Positives: Well, there's the +13 in the end, but considering he was -10 in the first month while Campbell was out, how much of that is attributed to his return to the lineup? Hammer blocked his fair share of shots as well. But other than that? Not much. He took a turn with Seabrook as the shutdown pairing for the Hawks while Keith was at the zoo, but that didn't work that much. And....I'll get back to you.

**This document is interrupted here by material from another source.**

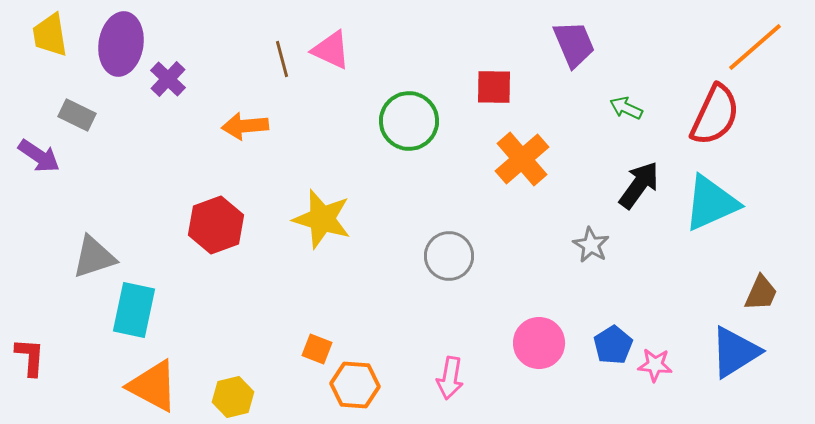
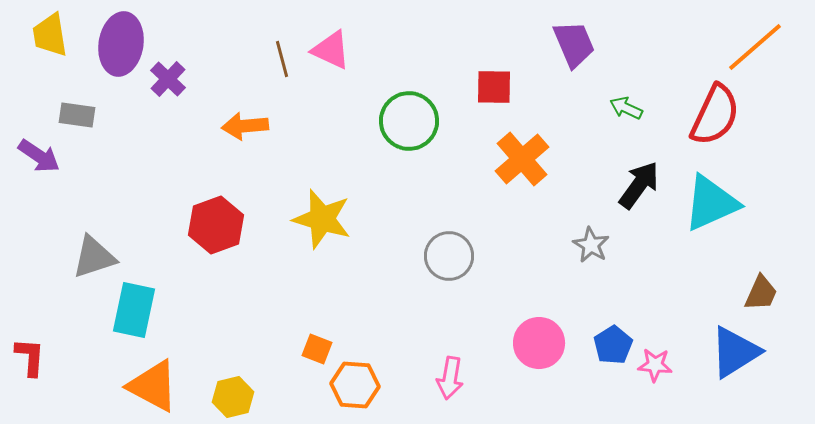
gray rectangle: rotated 18 degrees counterclockwise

Negatives: Far more of these. In his first full season, Hammer constantly displayed a willingness to take a hit in his own zone to make the right play. It led to him getting crushed a lot, but it also consistently sent the Hawks the other way. For some reason, that went away this year. Instead of holding on for that extra moment to pick the right pass, Hammer just fired the puck in any direction that it would go so he could avoid a check. This led to frequent turnovers in the neutral zone with the opposition steaming like the Visigoths toward the Hawks net with Hammer out of position. No better example than the last game of the regular season, when Hammer again resorted to a weak clearing attempt that Todd Bertuzzi picked off, probably while laughing, and set up the killer fourth Wings goal. Hammer also never provided the physical side of his game that we've been promised for three years. He's not Niklas Kronwall -- who as overrated as he is will still light someone up from time to time --, though his positional sense is better. And the woeful Hawks penalty kill leads to some blame falling on the Swedish shoulders of Hammer as his many failed clearances helped pour pucks into the twine behind him. Hammer also didn't take a step forward offensively, though that's not his game, but his ability to find a shooting lane and get it through would suggest he's got more to give on that side.

Contract Status: Signed for four more years at a cap hit of $3.5 million per.

Keep Him or Ship Him: This is Bowman's first tough decision. This is a player brought through the Hawks system who was a big part of why they won last spring. But Hammer took enough of a step back that his contract -- one which Stan was kind of forced into -- can't be justified. Someone to play centerfield for Brian Campbell can be found at a cheaper price. Losing that hit will give Stan more flexibility this summer. Dylan Olsen is in the pipeline anyway, and they're pretty high on him. A stay-at-home d-man is easily found elsewhere, and though they may not have the upside that Hammer may indeed have, the fact that we don't know if he'll get there and those skills are easily replaced should punch Hammer's ticket out of town. If possible.

Sam Fels is the proprietor of The Committed Indian, an unofficial program for the Blackhawks. You may have seen him hocking the magazine outside the United Center at Gate 3. The program is also available for purchase online. Fels is a lifelong 'Hawks fan and he also writes for Second City Hockey .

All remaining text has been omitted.